El avance de los precios en la demarcación se dejó notar con fuerza en varios apartados de consumo habitual. Los servicios de alojamiento subieron un 4,3% en un solo mes y los paquetes turísticos un 4,2%, mientras que el uso de vehículos particulares aumentó un 7% respecto a febrero. A ello se sumó el encarecimiento de la electricidad, el gas y otros combustibles, que crecieron un 3% mensual y ya acumulan una subida interanual del 4,8%.
El turismo, la energía y la movilidad empujan el índice
Marzo dejó una subida generalizada en partidas muy vinculadas al inicio de la temporada alta y a los costes de desplazamiento. En Cataluña, el incremento de la inflación se relaciona con el encarecimiento de los carburantes derivado de la guerra en Irán. Ese contexto también se trasladó a Girona, donde el alza de los precios afectó tanto a los viajes como al consumo energético doméstico.
Otro de los bloques con aumentos destacados fue el de vestido y calzado, con incrementos mensuales superiores al 5%. También subieron las bebidas alcohólicas, un 1,1% respecto al mes anterior.
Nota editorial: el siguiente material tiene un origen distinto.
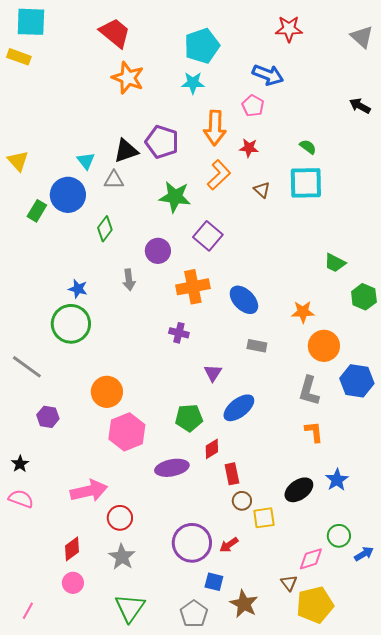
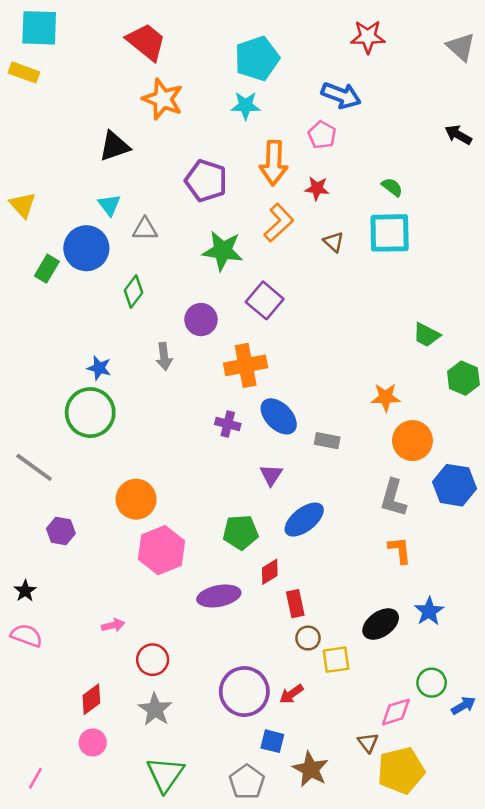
black triangle: (126, 151) -> (114, 146), moved
blue ellipse: (244, 300) -> (279, 416), moved
pink arrow: (89, 491) -> (113, 625), size x0.5

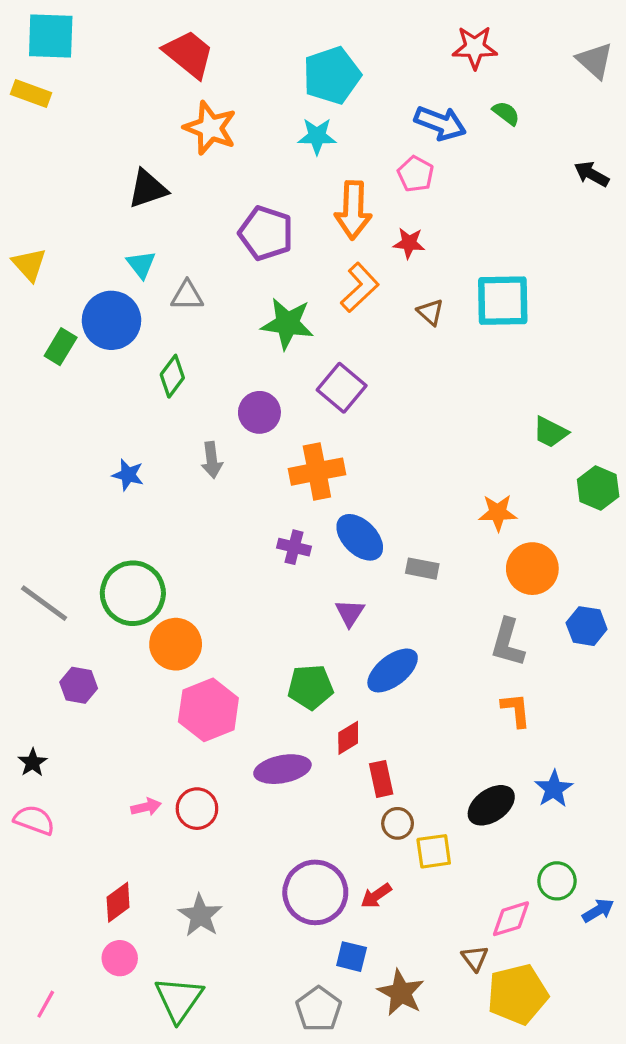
green semicircle: (392, 187) -> (506, 113), moved
green circle: (90, 413) -> (133, 593), moved
blue hexagon: (455, 485) -> (587, 626), size x0.7
red circle: (153, 660) -> (197, 809), moved
green triangle: (165, 774) -> (179, 999), moved

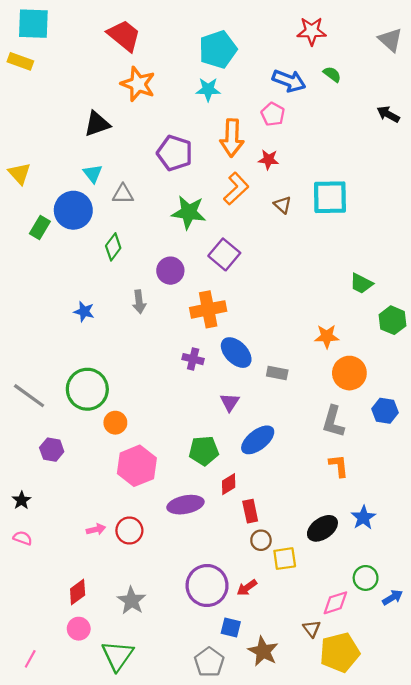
orange circle: (176, 644) -> (115, 423), size x0.7
pink semicircle: (34, 820) -> (23, 538), size x0.7

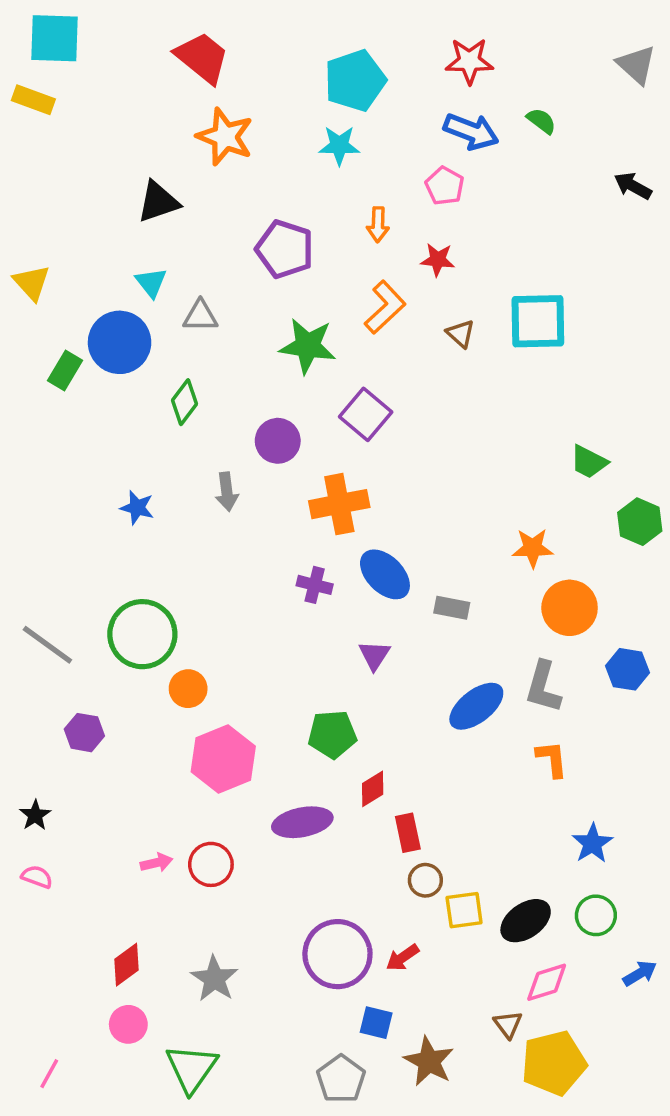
red star: (312, 31) -> (469, 61), moved
orange arrow: (232, 138) -> (378, 225), size x0.6
blue ellipse: (258, 440) -> (476, 706), moved
black ellipse: (322, 528) -> (526, 921), moved
green circle: (366, 578) -> (596, 915), moved

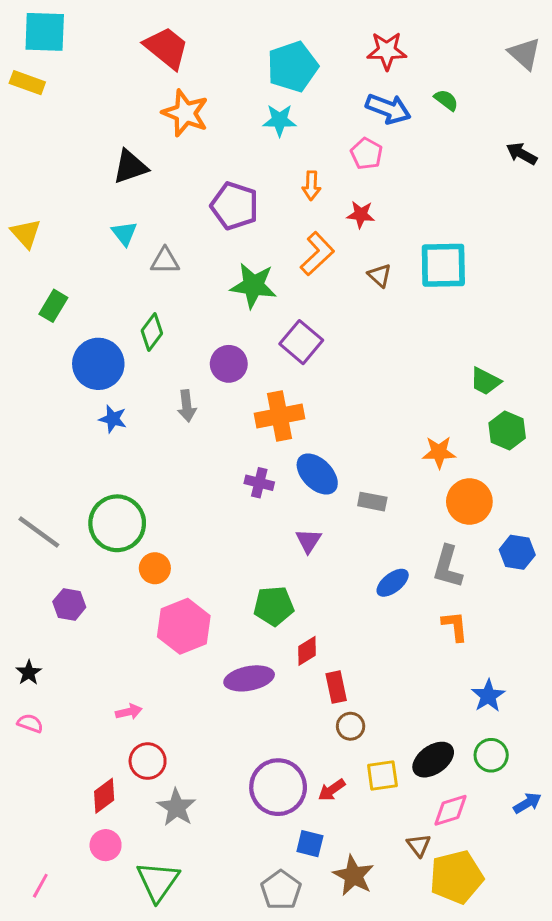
blue circle: (120, 342) -> (98, 364), moved
green hexagon: (640, 522) -> (507, 431), moved
blue ellipse: (476, 706) -> (393, 583), size x0.7
red circle: (211, 864) -> (148, 761), moved
yellow square: (464, 910) -> (382, 776), moved

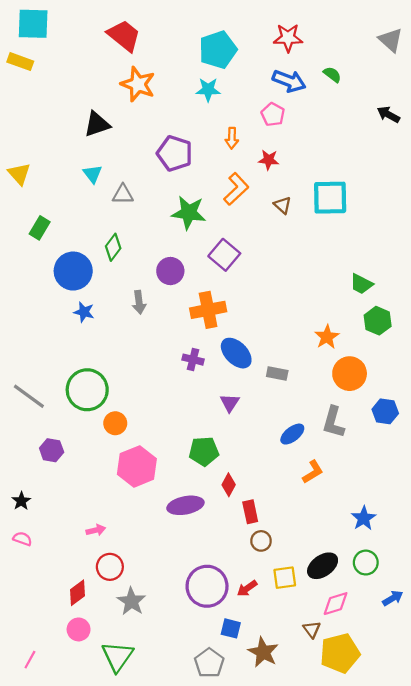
orange star: (439, 452) -> (327, 337), turned -30
orange L-shape: (455, 626) -> (313, 472), moved, turned 65
red diamond: (307, 651) -> (229, 485), turned -30

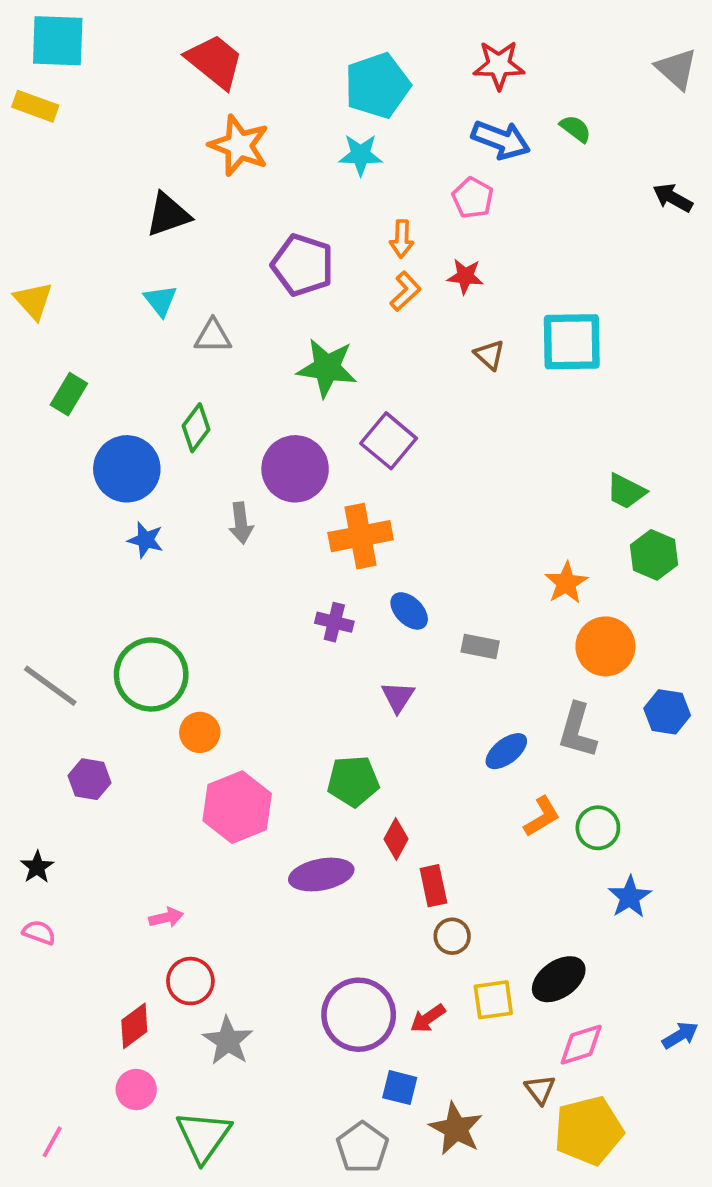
orange L-shape: (236, 189) -> (405, 291), moved, size x0.7
purple circle: (170, 271) -> (295, 469), size x1.4
blue ellipse: (236, 353) -> (409, 611), size x0.7
green circle: (366, 563) -> (598, 828), moved

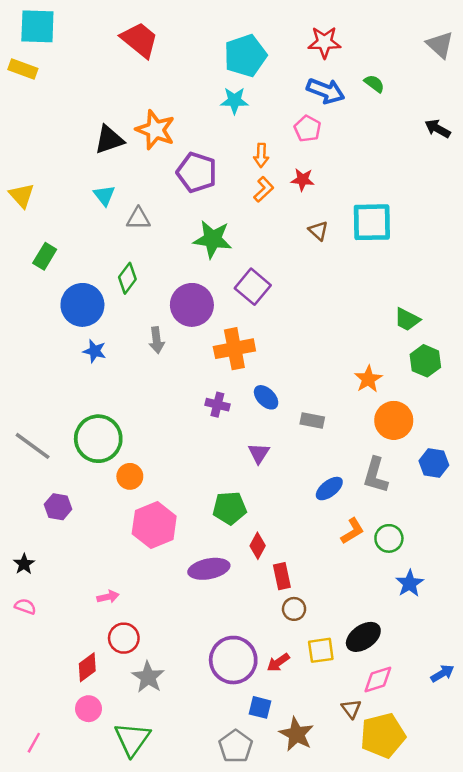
orange star: (239, 145) -> (155, 130), moved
En cambio, los alimentos registraron una ligera bajada del 0,2% en marzo, aunque el coste de la cesta de la compra sigue siendo un 2,1% más alto que hace un año en la demarcación.
Suben también el agua y los servicios hospitalarios
Los suministros básicos mantuvieron su tendencia al alza. La factura del agua aumentó un 1,0% en marzo y elevó el encarecimiento interanual hasta el 11,1%, uno de los repuntes más intensos del cuadro de precios. Los servicios hospitalarios, por su parte, acumulan una subida del 2,9% en el último año.
El dato de Girona supera en tres décimas la inflación de Cataluña, que se situó en el 3,1% mensual interanual tras una variación del 1,1% en marzo. A escala estatal, el IPC alcanzó el 3,4%. La inflación subyacente, que excluye energía y alimentos frescos, subió hasta el 2,7% en Cataluña y hasta el 2,9% en España.
La evolución de marzo deja un escenario de precios al alza en las comarcas gironines, con especial incidencia en los gastos asociados a la movilidad, la energía y la actividad turística, en un momento en que el coste de los suministros y de varios servicios básicos sigue ganando peso en la economía doméstica.